TO DO: Only the number is requested. Tally the lines of the data that hold the string "Процент".

--- SUPPLIED MATERIAL ---

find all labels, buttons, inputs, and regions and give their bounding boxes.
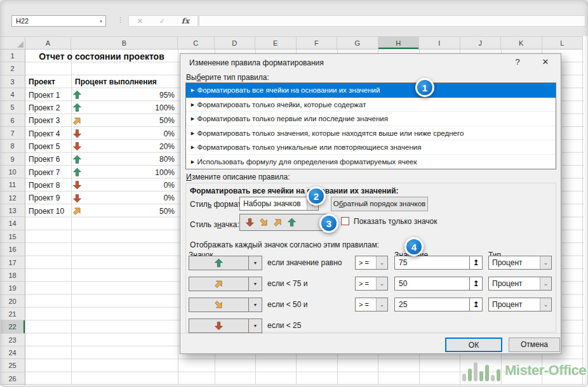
column-a-header-cell[interactable]: Проект	[29, 75, 55, 88]
row-header[interactable]: 2	[0, 62, 25, 75]
row-header[interactable]: 23	[0, 334, 25, 346]
value-input[interactable]: 75 ↥	[394, 256, 483, 270]
project-name-cell[interactable]: Проект 1	[25, 91, 72, 100]
range-select-icon[interactable]: ↥	[469, 256, 482, 269]
cancel-entry-icon[interactable]: ✕	[137, 17, 143, 25]
row-header[interactable]: 9	[0, 153, 25, 166]
row-header[interactable]: 11	[0, 178, 25, 191]
row-header[interactable]: 8	[0, 140, 25, 152]
row-header[interactable]: 14	[0, 217, 25, 230]
rule-type-item[interactable]: Использовать формулу для определения фор…	[186, 155, 556, 169]
project-name-cell[interactable]: Проект 3	[25, 116, 72, 125]
row-header[interactable]: 21	[0, 308, 25, 320]
chevron-down-icon[interactable]: ⌄	[376, 277, 387, 290]
column-header[interactable]: I	[419, 37, 460, 49]
column-header[interactable]: H	[378, 37, 420, 49]
project-name-cell[interactable]: Проект 7	[25, 168, 72, 177]
project-name-cell[interactable]: Проект 4	[25, 129, 72, 138]
insert-function-icon[interactable]: fx	[182, 16, 189, 25]
row-header[interactable]: 1	[0, 49, 25, 62]
percent-value-cell[interactable]: 80%	[88, 155, 177, 164]
value-input[interactable]: 50 ↥	[394, 277, 483, 291]
icon-style-combo[interactable]: ▼	[239, 214, 330, 231]
column-header[interactable]: F	[297, 37, 338, 49]
sheet-data-row[interactable]: Проект 10 50%	[25, 204, 177, 217]
type-combo[interactable]: Процент⌄	[488, 277, 552, 291]
range-select-icon[interactable]: ↥	[469, 298, 482, 311]
rule-type-item[interactable]: Форматировать только уникальные или повт…	[186, 140, 556, 155]
row-header[interactable]: 22	[0, 320, 25, 333]
sheet-data-row[interactable]: Проект 8 0%	[25, 179, 177, 192]
sheet-data-row[interactable]: Проект 2 100%	[25, 102, 177, 114]
operator-combo[interactable]: > =⌄	[355, 256, 388, 270]
percent-value-cell[interactable]: 50%	[88, 116, 177, 125]
icon-picker-dropdown[interactable]: ▼	[189, 256, 262, 270]
sheet-data-row[interactable]: Проект 5 20%	[25, 140, 177, 153]
column-header[interactable]: K	[501, 37, 542, 49]
reverse-icon-order-button[interactable]: Обратный порядок значков	[331, 197, 428, 211]
row-header[interactable]: 3	[0, 75, 25, 88]
ok-button[interactable]: ОК	[445, 338, 502, 352]
chevron-down-icon[interactable]: ▼	[248, 298, 262, 312]
formula-bar[interactable]	[199, 15, 585, 27]
row-header[interactable]: 24	[0, 346, 25, 359]
column-header[interactable]: D	[215, 37, 256, 49]
row-header[interactable]: 13	[0, 204, 25, 217]
name-box[interactable]: H22 ▾	[11, 15, 106, 27]
column-header[interactable]: G	[337, 37, 378, 49]
value-input[interactable]: 25 ↥	[394, 298, 483, 312]
project-name-cell[interactable]: Проект 10	[25, 207, 72, 216]
enter-entry-icon[interactable]: ✓	[159, 17, 165, 25]
row-header[interactable]: 12	[0, 192, 25, 204]
operator-combo[interactable]: > =⌄	[355, 277, 388, 291]
row-header[interactable]: 4	[0, 88, 25, 101]
row-header[interactable]: 16	[0, 243, 25, 256]
chevron-down-icon[interactable]: ▾	[100, 16, 102, 27]
rule-type-item[interactable]: Форматировать только значения, которые н…	[186, 126, 556, 141]
type-combo[interactable]: Процент⌄	[488, 298, 552, 312]
chevron-down-icon[interactable]: ⌄	[376, 256, 387, 269]
project-name-cell[interactable]: Проект 5	[25, 142, 72, 151]
row-header[interactable]: 6	[0, 114, 25, 127]
percent-value-cell[interactable]: 50%	[88, 207, 177, 216]
rule-type-item[interactable]: Форматировать только первые или последни…	[186, 112, 556, 126]
sheet-title-cell[interactable]: Отчет о состоянии проектов	[25, 50, 178, 63]
row-header[interactable]: 26	[0, 372, 25, 385]
column-header[interactable]: L	[542, 37, 584, 49]
percent-value-cell[interactable]: 0%	[88, 181, 177, 190]
rule-type-item[interactable]: Форматировать только ячейки, которые сод…	[186, 98, 556, 112]
column-header[interactable]: E	[255, 37, 297, 49]
select-all-corner[interactable]	[0, 37, 25, 49]
sheet-data-row[interactable]: Проект 6 80%	[25, 153, 177, 166]
row-header[interactable]: 10	[0, 166, 25, 178]
type-combo[interactable]: Процент⌄	[488, 256, 552, 270]
row-header[interactable]: 5	[0, 101, 25, 114]
chevron-down-icon[interactable]: ⌄	[376, 298, 387, 311]
percent-value-cell[interactable]: 95%	[88, 91, 177, 100]
row-header[interactable]: 15	[0, 230, 25, 243]
project-name-cell[interactable]: Проект 9	[25, 194, 72, 202]
row-header[interactable]: 20	[0, 295, 25, 308]
cancel-button[interactable]: Отмена	[509, 338, 560, 352]
column-header[interactable]: J	[460, 37, 502, 49]
percent-value-cell[interactable]: 20%	[88, 142, 177, 151]
percent-value-cell[interactable]: 0%	[88, 194, 177, 202]
sheet-data-row[interactable]: Проект 1 95%	[25, 88, 177, 101]
chevron-down-icon[interactable]: ▼	[248, 256, 262, 270]
row-header[interactable]: 17	[0, 256, 25, 269]
row-header[interactable]: 19	[0, 282, 25, 294]
chevron-down-icon[interactable]: ⌄	[540, 256, 551, 269]
show-icon-only-label[interactable]: Показать только значок	[354, 217, 438, 226]
project-name-cell[interactable]: Проект 2	[25, 103, 72, 112]
row-header[interactable]: 7	[0, 127, 25, 140]
icon-picker-dropdown[interactable]: ▼	[189, 318, 262, 333]
column-header[interactable]: A	[25, 37, 71, 49]
sheet-data-row[interactable]: Проект 9 0%	[25, 192, 177, 204]
sheet-data-row[interactable]: Проект 4 0%	[25, 127, 177, 140]
range-select-icon[interactable]: ↥	[469, 277, 482, 290]
help-icon[interactable]: ?	[511, 57, 525, 67]
chevron-down-icon[interactable]: ▼	[248, 277, 262, 291]
project-name-cell[interactable]: Проект 6	[25, 155, 72, 164]
row-header[interactable]: 18	[0, 269, 25, 282]
show-icon-only-checkbox[interactable]	[341, 217, 349, 225]
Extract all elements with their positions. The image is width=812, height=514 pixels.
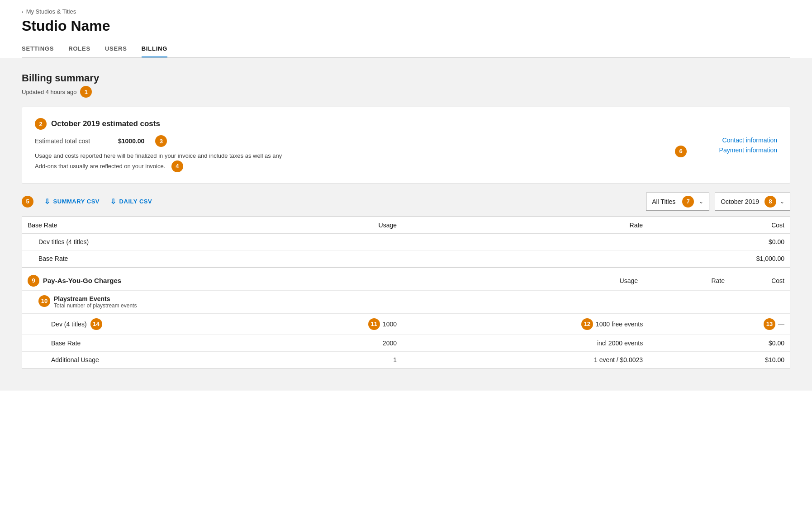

---

ANSWER SPACE: 3